オリーブオイルが細菌の繁殖を抑制!口内炎や歯周病の対策としてもオススメ
オリーブオイルが口臭を防ぐ理由は、主に口内細菌の繁殖を抑制するためと考えられています。例えば菌の培養を見るための寒天にオリーブオイルを塗っておくと、菌の増殖は抑えられます。菌の住処がオイルでコーティングされた状態といえるでしょう。「オリーブオイルうがい」の静菌作用は、傷ができたところに菌が増殖してできる口内炎の改善にも役立つ可能性があり、歯周病対策としても期待できます。
歯周病菌は、動脈硬化など血管系の病気を引き起こす!?
出典:Ishihara K et al.(2004)J.Clin.Microbiol.より改変
歯周病を防ぐということは、ひいては突然死の予防にもつながります。実は、歯周病は口内だけでなく、全身の病を引き起こす病気であることをご存知でしょうか。菌は歯周ポケットから血管に入り込み、全身に毒素をめぐらしてしまうのです。それにより、動脈硬化、心筋梗塞、脳卒中といった病気を引き起こす可能性が高いと考えられています。実際に、動脈硬化を起こした患者の心臓の血管壁から、歯周病が見つかった人が約30%もいることが調査で明らかになっています。また、高齢者に多い誤嚥性肺炎(ごえんせいはいえん)も、歯周病菌などお口の中の細菌が肺炎を起こしやすくすると考えられているので注意が必要です。
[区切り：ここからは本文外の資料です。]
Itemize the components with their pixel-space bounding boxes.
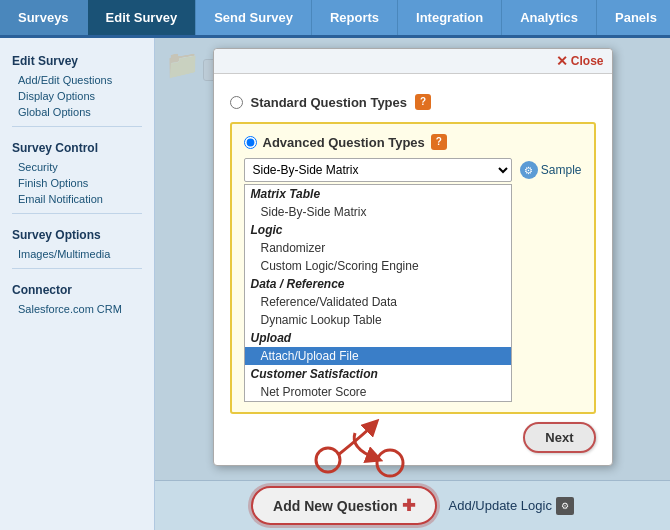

朝に晩に、歯磨き後には「オリーブオイルうがい」。口内の静菌はもちろん、全身の病気のリスクを下げる上に、オリーブオイルが持ついくつもの健康効果も期待できます。オリーブオイルを用いた新たな生活習慣で、健康寿命を延ばしましょう。
オリーブオイルうがいの方法
- 歯磨きをする。
- オリーブオイルを口に含む。少量の水を一緒に口に含んでも良い。
- オリーブオイルをクチュクチュと動かして、口内にまんべんなく行き渡るようにする。
- ③を吐き出しても良いし、飲みこんでしまっても良い。吐き出す場合にはティッシュなどに包んでゴミ箱へ捨てると、排水口を汚さずに済みます。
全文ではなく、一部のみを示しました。